WHAT NEEDS TO BE DONE:
Write out the material below again, line for line, without any images.

EXERCISE DATA:
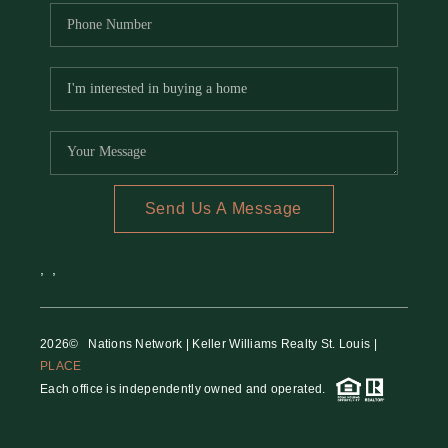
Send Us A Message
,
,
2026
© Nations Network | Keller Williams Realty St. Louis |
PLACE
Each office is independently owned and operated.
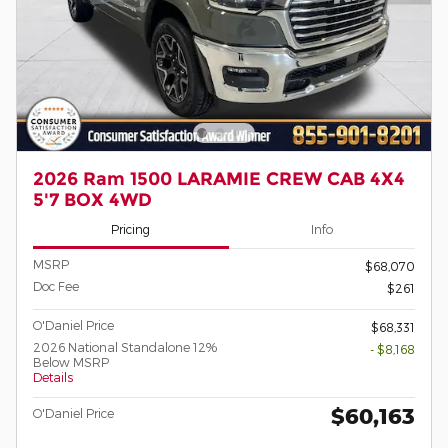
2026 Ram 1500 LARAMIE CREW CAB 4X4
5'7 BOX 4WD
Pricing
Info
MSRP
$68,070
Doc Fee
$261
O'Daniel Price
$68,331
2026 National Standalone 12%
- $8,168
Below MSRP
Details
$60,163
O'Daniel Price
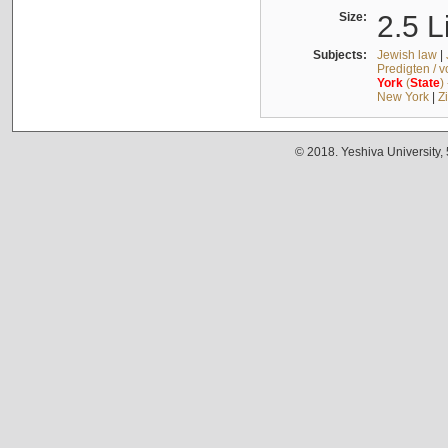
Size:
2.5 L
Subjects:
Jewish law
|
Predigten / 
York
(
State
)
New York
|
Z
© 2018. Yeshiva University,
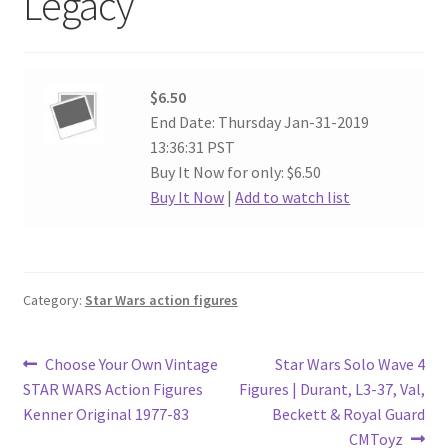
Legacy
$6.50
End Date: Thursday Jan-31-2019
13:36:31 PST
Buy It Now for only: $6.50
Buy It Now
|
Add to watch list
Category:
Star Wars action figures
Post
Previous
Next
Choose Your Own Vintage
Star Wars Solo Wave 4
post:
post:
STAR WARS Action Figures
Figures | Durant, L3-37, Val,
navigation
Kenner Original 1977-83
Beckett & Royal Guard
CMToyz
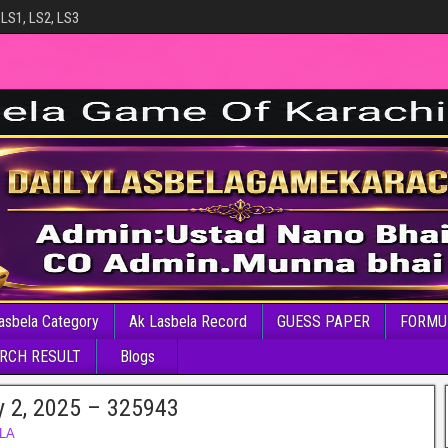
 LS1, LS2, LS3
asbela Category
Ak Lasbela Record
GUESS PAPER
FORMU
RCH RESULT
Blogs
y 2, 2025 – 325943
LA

ANSWER FOR THIS EXERCISE:
Send Us A Message
,
,
2026
© Nations Network | Keller Williams Realty St. Louis |
PLACE
Each office is independently owned and operated.
2026 Ram 1500 LARAMIE CREW CAB 4X4
5'7 BOX 4WD
Pricing
Info
MSRP
$68,070
Doc Fee
$261
O'Daniel Price
$68,331
2026 National Standalone 12%
- $8,168
Below MSRP
Details
$60,163
O'Daniel Price
Size:
2.5 L
Subjects:
Jewish law
|
Predigten / 
York
(
State
)
New York
|
Z
© 2018. Yeshiva University,
Legacy
$6.50
End Date: Thursday Jan-31-2019
13:36:31 PST
Buy It Now for only: $6.50
Buy It Now
|
Add to watch list
Category:
Star Wars action figures
Post
Previous
Next
Choose Your Own Vintage
Star Wars Solo Wave 4
post:
post:
STAR WARS Action Figures
Figures | Durant, L3-37, Val,
navigation
Kenner Original 1977-83
Beckett & Royal Guard
CMToyz
 LS1, LS2, LS3
asbela Category
Ak Lasbela Record
GUESS PAPER
FORMU
RCH RESULT
Blogs
y 2, 2025 – 325943
LA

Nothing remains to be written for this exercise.